Dynamic Brain Network Reconfiguration Following rTMS in Males with Cocaine Use Disorder

Chengjie Le¹Tianyu Hou²Yifan Zhu²Yaoyin Zhang²Jianjie Ling²Zixian Li²Benteng Sun³Ting Ma⁴Chenfei Ye^4*

• ¹School of Robotics and Advanced Manufacturing, Harbin Institute of Technology (Shenzhen), Shenzhen, China
• ²Department of Electronic and Information Engineering, Harbin Institute of Technology (Shenzhen), Shenzhen, China
• ³College of Science, Harbin Institute of Technology (Shenzhen), Shenzhen, China
• ⁴School of Biomedical Engineering, Harbin Institute of Technology (Shenzhen), Shenzhen, China

Cocaine use disorder (CUD) is characterized by cortico-striatal circuit dysregulation and high relapse rates, with repetitive transcranial magnetic stimulation (rTMS) emerging as a potential neuromodulatory intervention.

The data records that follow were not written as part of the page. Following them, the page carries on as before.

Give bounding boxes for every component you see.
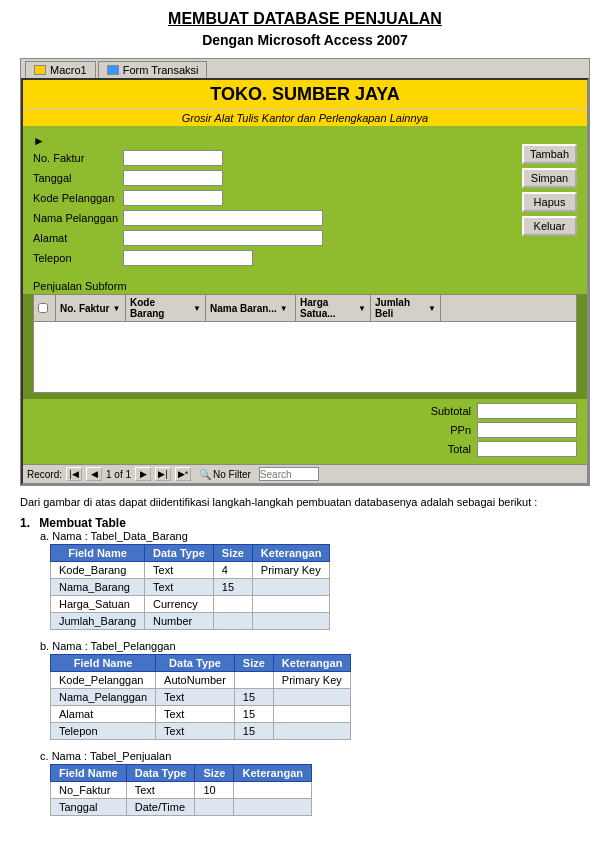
grid-col-harga-satuan[interactable]: Harga Satua... ▼ (296, 295, 371, 321)
table-row: Harga_Satuan Currency (51, 596, 330, 613)
sub-item-a-letter: a. (40, 530, 49, 542)
grid-body (34, 322, 576, 392)
tab-macro-label: Macro1 (50, 64, 87, 76)
form-icon (107, 65, 119, 75)
filter-icon: 🔍 (199, 469, 211, 480)
cell-harga-satuan: Harga_Satuan (51, 596, 145, 613)
hapus-button[interactable]: Hapus (522, 192, 577, 212)
input-nama-pelanggan[interactable] (123, 210, 323, 226)
pointer-arrow: ► (33, 134, 45, 148)
sub-item-c: c. Nama : Tabel_Penjualan (40, 750, 590, 762)
sub-item-a: a. Nama : Tabel_Data_Barang (40, 530, 590, 542)
nav-prev-button[interactable]: ◀ (86, 467, 102, 481)
description-text: Dari gambar di atas dapat diidentifikasi… (20, 496, 590, 508)
th-field-name-b: Field Name (51, 655, 156, 672)
table-row: Kode_Pelanggan AutoNumber Primary Key (51, 672, 351, 689)
grid-col-jumlah-beli[interactable]: Jumlah Beli ▼ (371, 295, 441, 321)
th-data-type-b: Data Type (156, 655, 235, 672)
nav-no-filter-label: No Filter (213, 469, 251, 480)
field-row-kode-pelanggan: Kode Pelanggan (33, 190, 514, 206)
cell-kode-barang-ket: Primary Key (252, 562, 330, 579)
table-row: Tanggal Date/Time (51, 799, 312, 816)
input-tanggal[interactable] (123, 170, 223, 186)
table-row: Alamat Text 15 (51, 706, 351, 723)
label-kode-pelanggan: Kode Pelanggan (33, 192, 123, 204)
table-row: Nama_Pelanggan Text 15 (51, 689, 351, 706)
col-harga-satuan-arrow: ▼ (358, 304, 366, 313)
access-window: Macro1 Form Transaksi TOKO. SUMBER JAYA … (20, 58, 590, 486)
simpan-button[interactable]: Simpan (522, 168, 577, 188)
table-row: Nama_Barang Text 15 (51, 579, 330, 596)
input-alamat[interactable] (123, 230, 323, 246)
table-row: Kode_Barang Text 4 Primary Key (51, 562, 330, 579)
grid-select-all[interactable] (38, 303, 48, 313)
toko-header: TOKO. SUMBER JAYA (23, 80, 587, 109)
cell-jumlah-barang-type: Number (145, 613, 214, 630)
total-row-total: Total (33, 441, 577, 457)
nav-current-record: 1 of 1 (106, 469, 131, 480)
cell-nama-barang-type: Text (145, 579, 214, 596)
cell-kode-barang: Kode_Barang (51, 562, 145, 579)
grid-col-check (34, 295, 56, 321)
col-jumlah-beli-arrow: ▼ (428, 304, 436, 313)
field-row-alamat: Alamat (33, 230, 514, 246)
nav-record-label: Record: (27, 469, 62, 480)
keluar-button[interactable]: Keluar (522, 216, 577, 236)
cell-nama-barang: Nama_Barang (51, 579, 145, 596)
cell-harga-satuan-size (213, 596, 252, 613)
label-total: Total (416, 443, 471, 455)
search-input[interactable] (259, 467, 319, 481)
sub-item-a-name: Nama : Tabel_Data_Barang (52, 530, 188, 542)
total-row-ppn: PPn (33, 422, 577, 438)
th-keterangan-c: Keterangan (234, 765, 312, 782)
input-kode-pelanggan[interactable] (123, 190, 223, 206)
subform-grid: No. Faktur ▼ Kode Barang ▼ Nama Baran...… (33, 294, 577, 393)
input-no-faktur[interactable] (123, 150, 223, 166)
sub-item-b-letter: b. (40, 640, 49, 652)
th-field-name-a: Field Name (51, 545, 145, 562)
nav-first-button[interactable]: |◀ (66, 467, 82, 481)
form-fields: ► No. Faktur Tanggal Kode Pelanggan Nama… (33, 134, 514, 270)
tabs-bar: Macro1 Form Transaksi (21, 59, 589, 78)
label-subtotal: Subtotal (416, 405, 471, 417)
tambah-button[interactable]: Tambah (522, 144, 577, 164)
nav-bar: Record: |◀ ◀ 1 of 1 ▶ ▶| ▶* 🔍 No Filter (23, 464, 587, 483)
sub-item-c-name: Nama : Tabel_Penjualan (52, 750, 172, 762)
th-data-type-a: Data Type (145, 545, 214, 562)
nav-search (259, 467, 319, 481)
grid-col-nama-barang[interactable]: Nama Baran... ▼ (206, 295, 296, 321)
subform-label: Penjualan Subform (23, 278, 587, 294)
tab-macro[interactable]: Macro1 (25, 61, 96, 78)
tab-form-transaksi[interactable]: Form Transaksi (98, 61, 208, 78)
cell-harga-satuan-type: Currency (145, 596, 214, 613)
cell-kode-barang-size: 4 (213, 562, 252, 579)
totals-area: Subtotal PPn Total (23, 399, 587, 464)
cell-jumlah-barang-ket (252, 613, 330, 630)
sub-item-b: b. Nama : Tabel_Pelanggan (40, 640, 590, 652)
grid-header: No. Faktur ▼ Kode Barang ▼ Nama Baran...… (34, 295, 576, 322)
main-title: MEMBUAT DATABASE PENJUALAN (20, 10, 590, 28)
input-subtotal[interactable] (477, 403, 577, 419)
nav-last-button[interactable]: ▶| (155, 467, 171, 481)
col-nama-barang-arrow: ▼ (280, 304, 288, 313)
section-number: 1. (20, 516, 30, 530)
label-ppn: PPn (416, 424, 471, 436)
th-size-a: Size (213, 545, 252, 562)
macro-icon (34, 65, 46, 75)
input-total[interactable] (477, 441, 577, 457)
nav-next-button[interactable]: ▶ (135, 467, 151, 481)
form-body: ► No. Faktur Tanggal Kode Pelanggan Nama… (23, 126, 587, 278)
table-row: No_Faktur Text 10 (51, 782, 312, 799)
grid-col-kode-barang[interactable]: Kode Barang ▼ (126, 295, 206, 321)
cell-jumlah-barang-size (213, 613, 252, 630)
cell-kode-barang-type: Text (145, 562, 214, 579)
input-telepon[interactable] (123, 250, 253, 266)
section-title: Membuat Table (39, 516, 125, 530)
grid-col-no-faktur[interactable]: No. Faktur ▼ (56, 295, 126, 321)
form-area: TOKO. SUMBER JAYA Grosir Alat Tulis Kant… (21, 78, 589, 485)
nav-new-button[interactable]: ▶* (175, 467, 191, 481)
input-ppn[interactable] (477, 422, 577, 438)
total-row-subtotal: Subtotal (33, 403, 577, 419)
label-nama-pelanggan: Nama Pelanggan (33, 212, 123, 224)
form-buttons: Tambah Simpan Hapus Keluar (522, 134, 577, 270)
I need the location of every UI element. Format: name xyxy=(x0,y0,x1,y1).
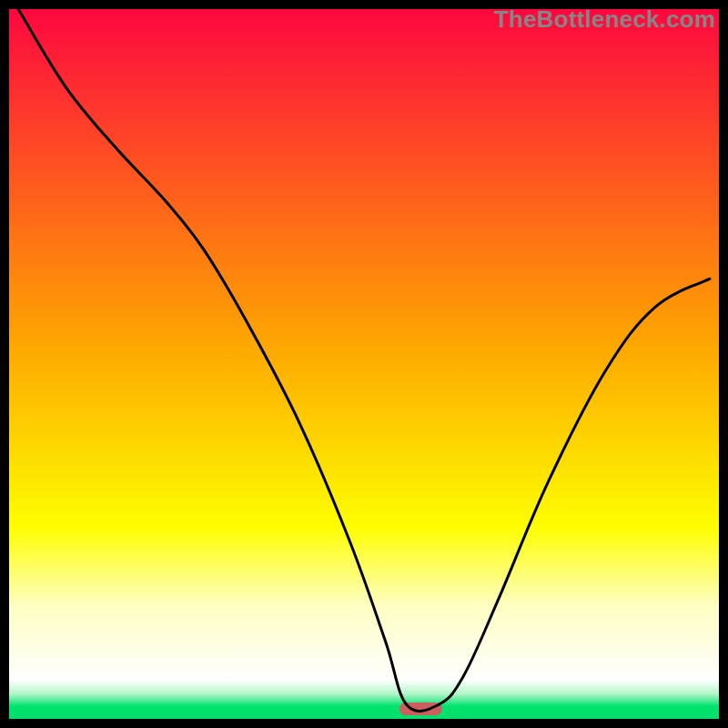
chart-frame: TheBottleneck.com xyxy=(0,0,728,728)
watermark-text: TheBottleneck.com xyxy=(494,5,715,34)
bottleneck-chart xyxy=(0,0,728,728)
plot-background xyxy=(9,9,719,719)
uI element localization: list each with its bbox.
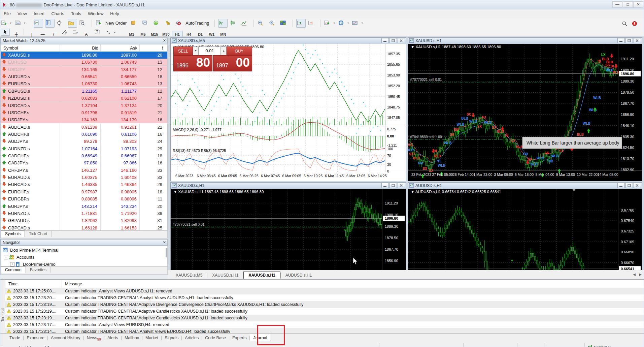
chart-minimize-button[interactable] bbox=[381, 183, 389, 188]
menu-item-view[interactable]: View bbox=[14, 9, 30, 18]
expert-advisors-icon[interactable] bbox=[164, 19, 174, 28]
text-label-tool[interactable]: T bbox=[93, 29, 102, 36]
zoom-in-button[interactable] bbox=[257, 19, 267, 28]
navigator-scrollbar[interactable] bbox=[166, 248, 167, 257]
chart-window-titlebar[interactable]: XAUUSD.s,H1 bbox=[171, 183, 406, 189]
journal-row[interactable]: 2023.03.15 17:23:19....Custom indicator … bbox=[5, 301, 644, 308]
market-watch-row[interactable]: AUDJPY.s89.27989.30324 bbox=[1, 138, 167, 145]
chart-restore-button[interactable] bbox=[389, 38, 397, 43]
text-tool[interactable]: A bbox=[82, 31, 91, 38]
journal-row[interactable]: 2023.03.15 17:23:20....Custom indicator … bbox=[5, 294, 644, 301]
terminal-tab-exposure[interactable]: Exposure bbox=[24, 334, 47, 342]
close-button[interactable]: ✕ bbox=[633, 1, 643, 8]
terminal-tab-news[interactable]: News99 bbox=[84, 334, 104, 342]
vertical-line-tool[interactable]: | bbox=[27, 31, 36, 38]
new-order-icon[interactable] bbox=[95, 19, 105, 28]
chart-close-button[interactable] bbox=[398, 38, 405, 43]
menu-item-charts[interactable]: Charts bbox=[48, 9, 67, 18]
bar-chart-button[interactable] bbox=[218, 19, 228, 28]
terminal-tab-signals[interactable]: Signals bbox=[162, 334, 181, 342]
col-bid[interactable]: Bid bbox=[60, 45, 98, 51]
market-watch-row[interactable]: GBPUSD.s1.211651.2117712 bbox=[1, 88, 167, 95]
buy-button[interactable]: BUY bbox=[227, 46, 252, 55]
profiles-button[interactable] bbox=[14, 19, 24, 28]
volume-up-stepper[interactable]: ▴ bbox=[221, 46, 227, 55]
market-watch-row[interactable]: EURUSD.s1.067301.0674313 bbox=[1, 80, 167, 87]
journal-row[interactable]: 2023.03.15 17:23:17....Custom indicator … bbox=[5, 321, 644, 328]
arrows-tool[interactable] bbox=[104, 29, 113, 36]
chart-tab-1[interactable]: XAUUSD.s,H1 bbox=[207, 272, 243, 279]
market-watch-row[interactable]: GBPAUD.s1.820621.8209331 bbox=[1, 217, 167, 224]
chart-plot-b[interactable]: 1911.201900.101889.301878.501867.701856.… bbox=[408, 44, 642, 181]
chart-shift-button[interactable] bbox=[308, 19, 317, 28]
timeframe-button-m15[interactable]: M15 bbox=[149, 31, 160, 38]
terminal-tab-mailbox[interactable]: Mailbox bbox=[122, 334, 142, 342]
chart-canvas[interactable]: 0.677600.675400.673250.671050.668900.666… bbox=[408, 189, 642, 273]
chart-canvas[interactable]: 1857.351855.651853.901852.201850.451848.… bbox=[171, 44, 406, 181]
volume-down-stepper[interactable]: ▾ bbox=[193, 46, 199, 55]
new-chart-button[interactable]: + bbox=[1, 19, 10, 28]
market-watch-row[interactable]: XAUUSD.s1896.801897.0020 bbox=[1, 52, 167, 59]
fibonacci-tool[interactable]: F bbox=[71, 29, 80, 36]
terminal-tab-articles[interactable]: Articles bbox=[182, 334, 202, 342]
market-watch-row[interactable]: EURGBP.s0.880850.8809611 bbox=[1, 195, 167, 202]
periods-dropdown[interactable]: ▾ bbox=[347, 22, 349, 25]
chart-tab-3[interactable]: AUDUSD.s,H1 bbox=[281, 272, 317, 279]
journal-row[interactable]: 2023.03.15 17:25:08....Custom indicator … bbox=[5, 288, 644, 294]
terminal-tab-market[interactable]: Market bbox=[142, 334, 161, 342]
navigator-tab-favorites[interactable]: Favorites bbox=[26, 267, 51, 273]
autotrading-button[interactable]: AutoTrading bbox=[185, 21, 209, 26]
chart-restore-button[interactable] bbox=[389, 183, 397, 188]
menu-item-insert[interactable]: Insert bbox=[30, 9, 48, 18]
chart-minimize-button[interactable] bbox=[617, 38, 625, 43]
market-watch-row[interactable]: EURNZD.s1.718811.7192039 bbox=[1, 210, 167, 217]
terminal-panel-icon[interactable] bbox=[142, 19, 151, 28]
chart-window-titlebar[interactable]: XAUUSD.s,H1 bbox=[408, 38, 642, 44]
col-ask[interactable]: Ask bbox=[100, 45, 137, 51]
market-watch-row[interactable]: USDJPY.s134.163134.17916 bbox=[1, 116, 167, 123]
channel-tool[interactable]: E bbox=[60, 29, 69, 36]
chart-restore-button[interactable] bbox=[625, 183, 633, 188]
chart-minimize-button[interactable] bbox=[381, 38, 389, 43]
market-watch-row[interactable]: CADCHF.s0.669490.6696718 bbox=[1, 152, 167, 159]
metaeditor-icon[interactable] bbox=[130, 19, 140, 28]
volume-input[interactable]: 0.01 bbox=[199, 46, 221, 55]
market-watch-row[interactable]: EURAUD.s1.603751.6040833 bbox=[1, 174, 167, 181]
expand-box-icon[interactable]: + bbox=[10, 262, 14, 266]
chart-window-titlebar[interactable]: XAUUSD.s,M5 bbox=[171, 38, 406, 44]
terminal-tab-trade[interactable]: Trade bbox=[6, 334, 23, 342]
menu-item-help[interactable]: Help bbox=[107, 9, 123, 18]
terminal-tab-account-history[interactable]: Account History bbox=[48, 334, 83, 342]
timeframe-button-m5[interactable]: M5 bbox=[138, 31, 148, 38]
market-watch-row[interactable]: AUDNZD.s1.071641.0719329 bbox=[1, 145, 167, 152]
new-chart-dropdown[interactable]: ▾ bbox=[10, 22, 11, 25]
trendline-tool[interactable]: / bbox=[49, 31, 58, 38]
menu-item-tools[interactable]: Tools bbox=[68, 9, 84, 18]
market-watch-row[interactable]: AUDUSD.s0.665410.6655918 bbox=[1, 73, 167, 80]
buy-price-display[interactable]: 189700 bbox=[213, 55, 252, 71]
market-watch-row[interactable]: AUDCHF.s0.610900.6110616 bbox=[1, 131, 167, 138]
market-watch-row[interactable]: NZDUSD.s0.620830.6210017 bbox=[1, 95, 167, 102]
chart-close-button[interactable] bbox=[634, 183, 641, 188]
navigator-item-accounts[interactable]: −Accounts bbox=[1, 254, 165, 261]
chart-restore-button[interactable] bbox=[625, 38, 633, 43]
chart-canvas[interactable]: 1911.201900.101889.301878.501867.701856.… bbox=[171, 189, 406, 273]
collapse-box-icon[interactable]: − bbox=[4, 255, 8, 259]
navigator-tab-common[interactable]: Common bbox=[1, 266, 26, 273]
chart-close-button[interactable] bbox=[634, 38, 641, 43]
minimize-button[interactable]: — bbox=[612, 1, 622, 8]
periods-button[interactable] bbox=[338, 19, 347, 28]
menu-item-window[interactable]: Window bbox=[84, 9, 107, 18]
alert-exclamation-icon[interactable] bbox=[632, 20, 641, 28]
tick-chart-toggle-button[interactable] bbox=[34, 19, 43, 28]
arrows-dropdown[interactable]: ▾ bbox=[114, 31, 115, 34]
crosshair-button[interactable] bbox=[56, 19, 66, 28]
horizontal-line-tool[interactable]: — bbox=[38, 31, 47, 38]
col-symbol[interactable]: Symbol bbox=[3, 45, 18, 51]
terminal-tab-alerts[interactable]: Alerts bbox=[104, 334, 121, 342]
market-watch-toggle-button[interactable] bbox=[45, 19, 55, 28]
market-watch-tab-tick-chart[interactable]: Tick Chart bbox=[25, 231, 52, 237]
chart-close-button[interactable] bbox=[398, 183, 405, 188]
market-watch-row[interactable]: CHFJPY.s146.127146.16033 bbox=[1, 167, 167, 174]
navigator-item-doo-prime-mt4-terminal[interactable]: Doo Prime MT4 Terminal bbox=[1, 247, 165, 254]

This study investigates rTMS-induced dynamic brain network reconfigurations in 30 CUD patients using longitudinal resting-state fMRI from the SUDMEX-TMS cohort. Applying Leading Eigenvector Dynamics Analysis (LEiDA) to phase-locking states, we identified four metastable network configurations mapped to canonical resting-state networks. Post-rTMS analyses revealed selective modulation of visual network (VIS)-dominant states, showing increased duration and occupancy, alongside reduced self-transition probabilities in frontoparietal control network (FPCN) states after rTMS therapy. Temporal dynamics of these states correlated with subjective craving intensity: increased duration of the VIS-dominant state was associated with lower craving severity (CCQ-N)post-treatment. These findings suggest that increased VIS metastability strengthened bottom-up sensory gating that attenuates drug-cue salience through perceptual desensitization.Although FPCN-state self-transition decreased significantly following stimulation, it was not directly linked to craving improvement, indicating a potentially supportive but nonspecific role in perceptual recalibration. Together, these dynamic markers highlight the relevance of network-level flexibility in mediating rTMS treatment efficacy for cocaine addiction. By establishing dynamic network state reconfiguration as a mechanism linking rTMS to symptom evolution, this work provides a framework for optimizing neuromodulation protocols and developing neurodynamics-dependent biomarkers in addiction therapeutics.